ACTIVITY
Without the pictures, give the entries below again exactly as written.

··········

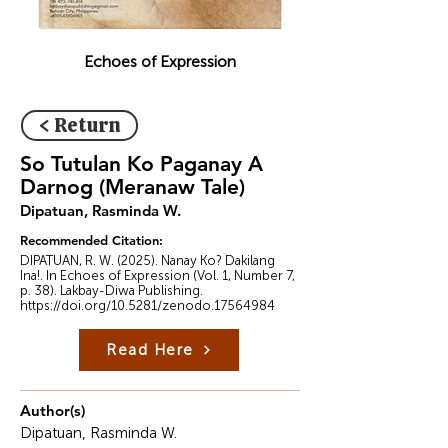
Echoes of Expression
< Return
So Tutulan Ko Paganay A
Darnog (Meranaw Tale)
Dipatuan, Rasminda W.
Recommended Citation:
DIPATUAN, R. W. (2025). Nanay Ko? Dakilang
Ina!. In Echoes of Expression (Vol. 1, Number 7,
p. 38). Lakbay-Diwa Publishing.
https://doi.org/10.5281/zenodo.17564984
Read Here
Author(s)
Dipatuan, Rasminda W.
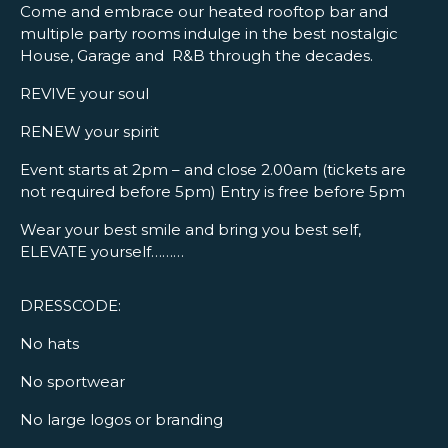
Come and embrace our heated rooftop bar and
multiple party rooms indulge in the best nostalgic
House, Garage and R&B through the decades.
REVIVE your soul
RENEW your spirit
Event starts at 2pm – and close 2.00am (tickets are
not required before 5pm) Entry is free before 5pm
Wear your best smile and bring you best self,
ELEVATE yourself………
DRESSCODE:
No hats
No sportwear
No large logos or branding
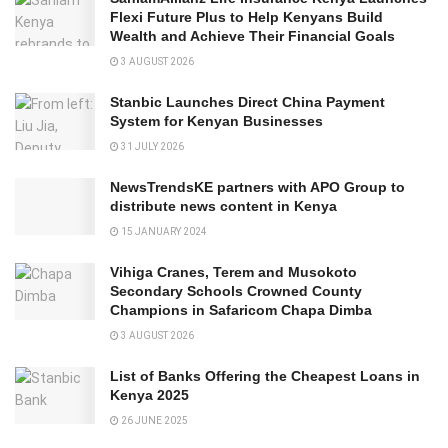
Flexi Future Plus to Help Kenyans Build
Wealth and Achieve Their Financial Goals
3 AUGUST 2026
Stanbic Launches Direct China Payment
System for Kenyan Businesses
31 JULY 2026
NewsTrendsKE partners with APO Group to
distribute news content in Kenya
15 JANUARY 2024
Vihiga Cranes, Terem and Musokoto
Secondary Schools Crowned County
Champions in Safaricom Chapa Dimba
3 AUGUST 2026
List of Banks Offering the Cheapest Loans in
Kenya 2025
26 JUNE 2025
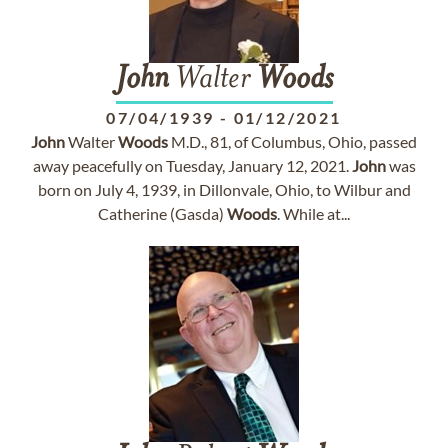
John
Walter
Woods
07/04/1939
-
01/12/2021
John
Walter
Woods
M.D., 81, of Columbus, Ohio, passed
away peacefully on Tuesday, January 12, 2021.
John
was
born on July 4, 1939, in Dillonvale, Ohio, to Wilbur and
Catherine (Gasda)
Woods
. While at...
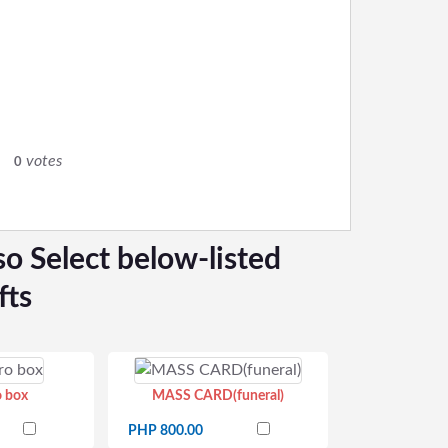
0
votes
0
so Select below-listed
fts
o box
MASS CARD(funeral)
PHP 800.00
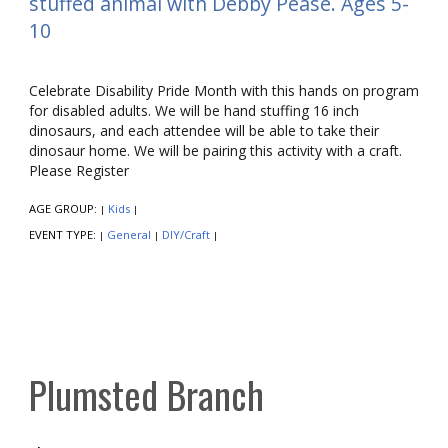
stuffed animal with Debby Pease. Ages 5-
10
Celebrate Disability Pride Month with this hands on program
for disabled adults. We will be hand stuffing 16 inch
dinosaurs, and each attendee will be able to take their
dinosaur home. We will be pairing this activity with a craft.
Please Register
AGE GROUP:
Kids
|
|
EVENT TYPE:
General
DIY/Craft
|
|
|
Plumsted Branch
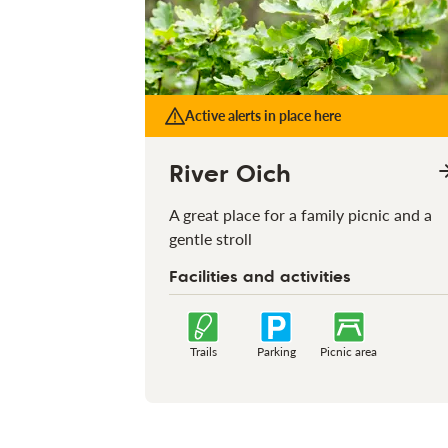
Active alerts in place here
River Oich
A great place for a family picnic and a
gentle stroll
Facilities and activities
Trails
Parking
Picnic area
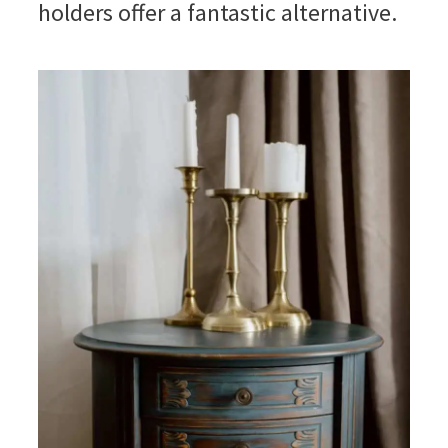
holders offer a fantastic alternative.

··········

REPLY TO THE EXERCISE
Echoes of Expression
< Return
So Tutulan Ko Paganay A
Darnog (Meranaw Tale)
Dipatuan, Rasminda W.
Recommended Citation:
DIPATUAN, R. W. (2025). Nanay Ko? Dakilang
Ina!. In Echoes of Expression (Vol. 1, Number 7,
p. 38). Lakbay-Diwa Publishing.
https://doi.org/10.5281/zenodo.17564984
Read Here
Author(s)
Dipatuan, Rasminda W.
Come and embrace our heated rooftop bar and
multiple party rooms indulge in the best nostalgic
House, Garage and R&B through the decades.
REVIVE your soul
RENEW your spirit
Event starts at 2pm – and close 2.00am (tickets are
not required before 5pm) Entry is free before 5pm
Wear your best smile and bring you best self,
ELEVATE yourself………
DRESSCODE:
No hats
No sportwear
No large logos or branding
Flexi Future Plus to Help Kenyans Build
Wealth and Achieve Their Financial Goals
3 AUGUST 2026
Stanbic Launches Direct China Payment
System for Kenyan Businesses
31 JULY 2026
NewsTrendsKE partners with APO Group to
distribute news content in Kenya
15 JANUARY 2024
Vihiga Cranes, Terem and Musokoto
Secondary Schools Crowned County
Champions in Safaricom Chapa Dimba
3 AUGUST 2026
List of Banks Offering the Cheapest Loans in
Kenya 2025
26 JUNE 2025
John
Walter
Woods
07/04/1939
-
01/12/2021
John
Walter
Woods
M.D., 81, of Columbus, Ohio, passed
away peacefully on Tuesday, January 12, 2021.
John
was
born on July 4, 1939, in Dillonvale, Ohio, to Wilbur and
Catherine (Gasda)
Woods
. While at...
0
votes
0
so Select below-listed
fts
o box
MASS CARD(funeral)
PHP 800.00
stuffed animal with Debby Pease. Ages 5-
10
Celebrate Disability Pride Month with this hands on program
for disabled adults. We will be hand stuffing 16 inch
dinosaurs, and each attendee will be able to take their
dinosaur home. We will be pairing this activity with a craft.
Please Register
AGE GROUP:
Kids
|
|
EVENT TYPE:
General
DIY/Craft
|
|
|
Plumsted Branch
Active alerts in place here
River Oich
A great place for a family picnic and a
gentle stroll
Facilities and activities
Trails
Parking
Picnic area
holders offer a fantastic alternative.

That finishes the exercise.